I do not mix alcohol with soft drinks, that is... ungentlemen like. 

Resling is always a winner. What sort of flavor does it have? 

I heard BC produced a lot of cider, but never tasted any. Could be a nice apperitif.

Thank you.


----------



## Grehnhewe (Sep 18, 2013)

German Riesling?


----------



## bone_naga (Sep 18, 2013)

I've been interested in Kraken but I'm not much of a rum drinker. I also prefer not to mix drinks. How is it straight?


----------



## Homicidal_Squirrel (Sep 18, 2013)

Looks like this place is in dire need of my and ZB's class on drinking.


----------



## DesOps (Sep 18, 2013)

goldomark said:


> I do not mix alcohol with soft drinks, that is... ungentlemen like.
> 
> Resling is always a winner. What sort of flavor does it have?
> 
> ...




Then Crown XR is the one for you if you have not tried it! Also, whiskey stones. Get them.


----------



## bone_naga (Sep 18, 2013)

What are whiskey stones?


----------



## Kramodlog (Sep 18, 2013)

Cubic stones you store in the freezer. Refreshes the scotch without adding water. But cold also dulls the taste of the sotch, makes it less volatile.


----------



## Grehnhewe (Sep 18, 2013)

Round ice cubes?  My friend has some molds that make Death Star scotch cubes.


----------



## Kramodlog (Sep 18, 2013)

DesOps said:


> Then Crown XR is the one for you if you have not tried it! Also, whiskey stones. Get them.

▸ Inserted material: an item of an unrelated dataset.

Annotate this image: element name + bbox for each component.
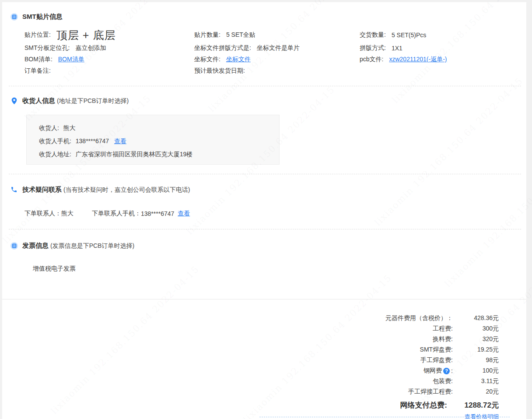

I am curious, but dubious. I've been told Canadian whiskeys are rather mild. I prefere the comlex and robust whiskeys. Peat, smoke, oak, leather, tabacco flavors are for me, more than fruit or honey. 

Plus on the site they say they use the water around the island of Montréal. A very bad. I live on the island and the water is polluted as heck. 

But thanks, I might try a Canadian whiskey to judge for myself.


----------



## Kramodlog (Sep 18, 2013)

Grehnhewe said:


> Round ice cubes?  My friend has some molds that make Death Star scotch cubes.



Why had ice to a liquid that is already perfect?


----------



## Grehnhewe (Sep 18, 2013)

goldomark said:


> Why had ice to a liquid that is already perfect?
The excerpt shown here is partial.